JPEG Trust: Authenticity in an AI‑synthetic world
The web is being flooded with synthetic images, videos, and even news, all generated in seconds by powerful generative models. Humans and algorithms can no longer easily distinguish what’s real from what’s synthetic, and that directly impacts search ranking, brand trust, and user perception of authenticity.
JPEG Trust defines a framework for tracking origin, authenticity, and ownership of digital images, including AI‑generated content. This is essential for properly managing the dissemination and use of media that has been deliberately modified or created to manipulate public opinion (deepfakes), an objective defined in the AI Act issued by the European Union.
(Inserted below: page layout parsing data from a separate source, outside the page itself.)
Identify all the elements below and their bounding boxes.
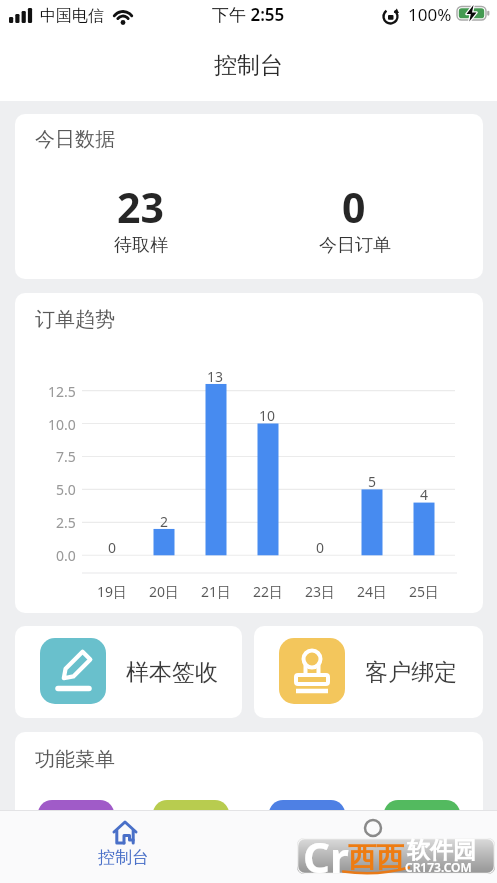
staticText: 西西 — [348, 840, 404, 875]
staticText: 19日 — [97, 582, 128, 601]
staticText: 23日 — [305, 582, 336, 601]
staticText: 控制台 — [98, 847, 149, 868]
staticText: 0 — [316, 538, 325, 557]
staticText: 订单趋势 — [35, 307, 115, 332]
staticText: 25日 — [409, 582, 440, 601]
staticText: 今日数据 — [35, 127, 115, 152]
staticText: 今日订单 — [319, 234, 391, 257]
staticText: 21日 — [201, 582, 232, 601]
staticText: 功能菜单 — [35, 747, 115, 772]
staticText: 客户绑定 — [365, 658, 457, 687]
staticText: 7.5 — [56, 447, 76, 466]
staticText: 0 — [108, 538, 117, 557]
staticText: 样本签收 — [126, 658, 218, 687]
staticText: CR173.COM — [405, 859, 472, 875]
staticText: 下午 2:55 — [212, 3, 285, 26]
staticText: 中国电信 — [40, 6, 104, 26]
staticText: 4 — [420, 485, 429, 504]
staticText: 22日 — [253, 582, 284, 601]
staticText: 0 — [342, 179, 366, 235]
staticText: 10.0 — [48, 415, 76, 434]
staticText: Cr — [303, 828, 349, 883]
staticText: 100% — [408, 3, 452, 26]
staticText: 13 — [207, 367, 224, 386]
staticText: 5 — [368, 472, 377, 491]
staticText: 我的 — [356, 847, 390, 868]
staticText: 20日 — [149, 582, 180, 601]
staticText: 12.5 — [48, 382, 76, 401]
staticText: 待取样 — [114, 234, 168, 257]
staticText: 5.0 — [56, 480, 76, 499]
staticText: 2 — [160, 512, 169, 531]
staticText: 2.5 — [56, 513, 76, 532]
staticText: 23 — [117, 179, 164, 235]
staticText: 24日 — [357, 582, 388, 601]
staticText: 0.0 — [56, 546, 76, 565]
staticText: 控制台 — [214, 51, 283, 80]
staticText: 10 — [259, 406, 276, 425]
staticText: 软件园 — [407, 836, 476, 865]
JPEG Trust defines a framework for establishing trust in digital media.
It is built upon and extends the Coalition for Content Provenance and Authenticity (C2PA) engine, a solution to verify authenticity on the web. It defines a standard way to attach metadata to media that records its origin and any subsequent modifications.
Think of it as an embedded digital signature that travels with your content.
JPEG Pleno: Light fields, point clouds, holograms
JPEG Pleno is an international framework for representing and compressing plenoptic data: light fields, point clouds, and holograms. It goes beyond 2D images to capture the direction and intensity of light in space, not just color and brightness.
This is crucial for VR/AR, medical imaging, and cultural‑heritage applications, where you need high compression, random access, and interactivity on complex volumetric content.
JPEG Pleno standardises encoding tools and file formats so that next-generation capture devices, such as light-field cameras, LiDAR systems and volumetric platforms, can be integrated into interoperable workflows rather than customised, isolated pipelines.
JPEG XS: Lightweight, low‑latency video
JPEG XS is different.
This is because it targets video, but with a very different focus than MPEG. Instead of pushing compression to the limit, JPEG XS prioritizes ultra‑low latency and low complexity. In many professional workflows, it emerges as a practical alternative to uncompressed video.
A lightweight compression ratio of around 4:1 can be enough to transport a 4K/50p/4:2:2/10‑bit signal within the bandwidth traditionally required for 1080p50 over 3G‑SDI. That means: same cable, HD bandwidth, but 4K content. This not only saves bandwidth but also reduces energy consumption whenever the cost of compression is lower than the cost of transmission.
This is one of the reasons the Television Academy awarded a 2025 Technology & Engineering Emmy to Fraunhofer and intoPIX for their work on JPEG XS.
JPEG DNA: Storing images in molecules
One of the most fascinating explorations is JPEG DNA, where the storage medium is not magnetic or optical, but biological. DNA is nature’s original data store, with incredible longevity, orders of magnitude beyond any disk or tape.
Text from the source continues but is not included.